Problem
Scan the records below and report how many lines contain the word "EXPOSITION", giving the number by itself.

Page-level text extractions
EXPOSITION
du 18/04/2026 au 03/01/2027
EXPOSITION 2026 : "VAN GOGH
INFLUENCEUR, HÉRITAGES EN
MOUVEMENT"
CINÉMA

Output below
2